ML Aggarwal Solution Class 10 Chapter 17 Mensuration Exercise 17.2

Exercise 17.2

Question 1

Write whether the following statements are true or false. Justify your answer.

(i) If the radius of a right circular cone is halved and its height is doubled, the volume will remain unchanged.

(ii) A cylinder and a right circular cone are having the same base radius and same height. The volume of the cylinder is three times the volume of the cone.

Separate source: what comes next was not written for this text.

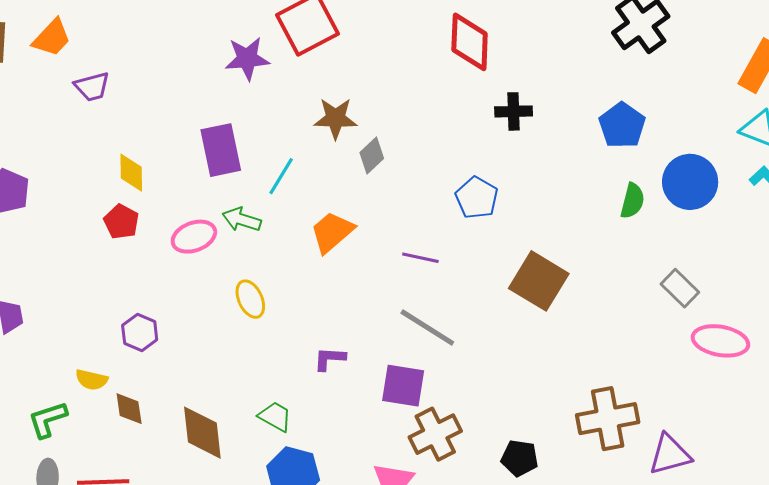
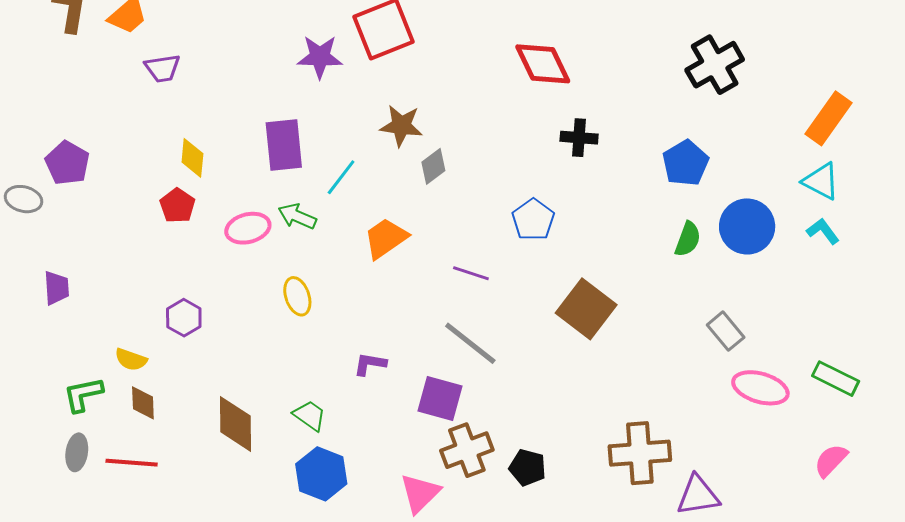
red diamond: (470, 42) -> (543, 64), turned -34
brown diamond: (129, 409) -> (143, 403), moved
black pentagon: (520, 458) -> (528, 468), moved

(iii) In a right circular cone, height, radius and slant height are always the sides of a right triangle.

Sol :

(i) If the radius of a right circular cone is halved and its height is doubled,

then the volume will remain unchanged

It is wrong as

$\frac{1}{3} \pi r^{2} h \neq \frac{1}{3} \pi\left(\frac{r}{2}\right)^{2} \times 2 h$

$\frac{1}{3} \pi r^{2} h \neq \frac{1}{3} \pi \frac{r^{2}}{4} \times 2 h $

$\Rightarrow \frac{1}{3} \pi r^{2} h \neq \frac{1}{3} \times \frac{1}{2} \pi r^{2} h$

(ii) A cylinder and a right circular cone are having the same base radius and same height the volume of the cylinder is three times the volume of cone – It is true as

Volume of cylinder $=\pi r^{2} h=3 \times \frac{1}{3} \pi r^{2} h=3($ volume of cone $)$

(iii) In a right circular cone, height, radius and slant height are always the sides of a right triangle

It is true as in a cone and in a right-angled triangle.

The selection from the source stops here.